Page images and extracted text
===

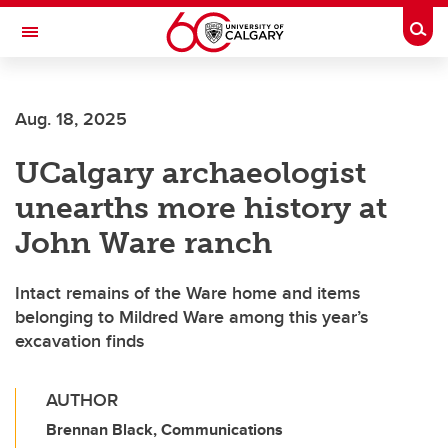
Skip to main content
Togg
Toggle Navigation
Future Students
Aug. 18, 2025
Current Students
UCalgary archaeologist
Alumni & Donors
unearths more history at
Research
John Ware ranch
Faculty & Staff
Intact remains of the Ware home and items
About UCalgary
belonging to Mildred Ware among this year’s
excavation finds
AUTHOR
Brennan Black, Communications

===

Word for word, restate the records above and drop the pictures.

Skip to main content
Togg
Toggle Navigation
Future Students
Aug. 18, 2025
Current Students
UCalgary archaeologist
Alumni & Donors
unearths more history at
Research
John Ware ranch
Faculty & Staff
Intact remains of the Ware home and items
About UCalgary
belonging to Mildred Ware among this year’s
excavation finds
AUTHOR
Brennan Black, Communications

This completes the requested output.